ACTIVITY: The word "search" occurs in some lines of the data. Return each such line.

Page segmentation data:
==*==

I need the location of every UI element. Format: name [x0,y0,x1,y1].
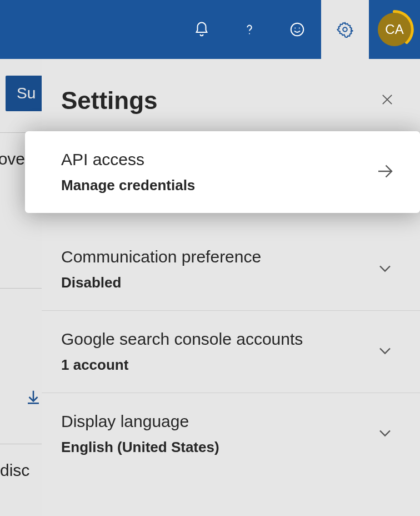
settings-item-subtitle: Disabled [61,274,261,291]
settings-item-display-language[interactable]: Display language English (United States) [42,393,420,475]
svg-point-1 [291,23,304,36]
settings-item-title: Google search console accounts [61,330,303,349]
feedback-smile-icon[interactable] [273,0,321,59]
settings-title: Settings [61,87,158,115]
settings-item-google-search-console[interactable]: Google search console accounts 1 account [42,310,420,393]
settings-item-subtitle: Manage credentials [61,177,195,194]
settings-panel: Settings API access Manage credentials C… [42,59,420,516]
svg-point-4 [343,27,347,32]
notifications-icon[interactable] [178,0,226,59]
chevron-down-icon [375,341,395,363]
settings-item-subtitle: 1 account [61,356,303,374]
settings-item-title: Communication preference [61,247,261,266]
app-header: CA [0,0,420,59]
settings-gear-icon[interactable] [321,0,369,59]
user-avatar[interactable]: CA [369,0,420,59]
svg-point-3 [299,28,300,29]
help-icon[interactable] [226,0,273,59]
arrow-right-icon [375,161,395,183]
settings-panel-header: Settings [42,87,420,131]
svg-point-2 [294,28,296,29]
avatar-initials: CA [378,13,411,46]
chevron-down-icon [375,259,395,281]
settings-item-title: API access [61,150,195,169]
settings-item-title: Display language [61,412,219,431]
chevron-down-icon [375,423,395,445]
settings-item-communication-preference[interactable]: Communication preference Disabled [42,229,420,310]
settings-item-api-access[interactable]: API access Manage credentials [25,131,420,213]
close-icon[interactable] [379,92,395,110]
svg-point-0 [249,33,250,34]
settings-item-subtitle: English (United States) [61,439,219,456]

==*==

COMPLETED TASK:
settings-item-title: Google search console accounts [61,330,303,349]
settings-item-google-search-console[interactable]: Google search console accounts 1 account [42,310,420,393]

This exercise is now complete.